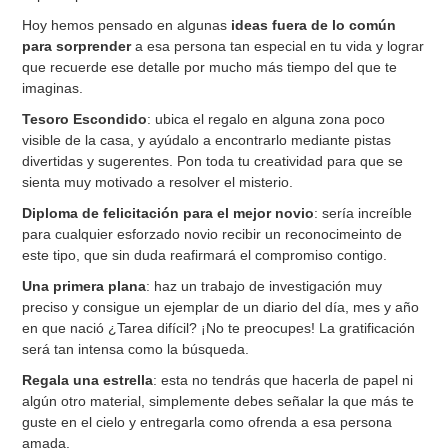
Hoy hemos pensado en algunas
ideas fuera de lo común
para sorprender
a esa persona tan especial en tu vida y lograr
que recuerde ese detalle por mucho más tiempo del que te
imaginas.
Tesoro Escondido
: ubica el regalo en alguna zona poco
visible de la casa, y ayúdalo a encontrarlo mediante pistas
divertidas y sugerentes. Pon toda tu creatividad para que se
sienta muy motivado a resolver el misterio.
Diploma de felicitación para el mejor novio
: sería increíble
para cualquier esforzado novio recibir un reconocimeinto de
este tipo, que sin duda reafirmará el compromiso contigo.
Una primera plana
: haz un trabajo de investigación muy
preciso y consigue un ejemplar de un diario del día, mes y año
en que nació ¿Tarea difícil? ¡No te preocupes! La gratificación
será tan intensa como la búsqueda.
Regala una estrella
: esta no tendrás que hacerla de papel ni
algún otro material, simplemente debes señalar la que más te
guste en el cielo y entregarla como ofrenda a esa persona
amada.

..............................

Except for the pictures, print the data above exactly.

Hoy hemos pensado en algunas
ideas fuera de lo común
para sorprender
a esa persona tan especial en tu vida y lograr
que recuerde ese detalle por mucho más tiempo del que te
imaginas.
Tesoro Escondido
: ubica el regalo en alguna zona poco
visible de la casa, y ayúdalo a encontrarlo mediante pistas
divertidas y sugerentes. Pon toda tu creatividad para que se
sienta muy motivado a resolver el misterio.
Diploma de felicitación para el mejor novio
: sería increíble
para cualquier esforzado novio recibir un reconocimeinto de
este tipo, que sin duda reafirmará el compromiso contigo.
Una primera plana
: haz un trabajo de investigación muy
preciso y consigue un ejemplar de un diario del día, mes y año
en que nació ¿Tarea difícil? ¡No te preocupes! La gratificación
será tan intensa como la búsqueda.
Regala una estrella
: esta no tendrás que hacerla de papel ni
algún otro material, simplemente debes señalar la que más te
guste en el cielo y entregarla como ofrenda a esa persona
amada.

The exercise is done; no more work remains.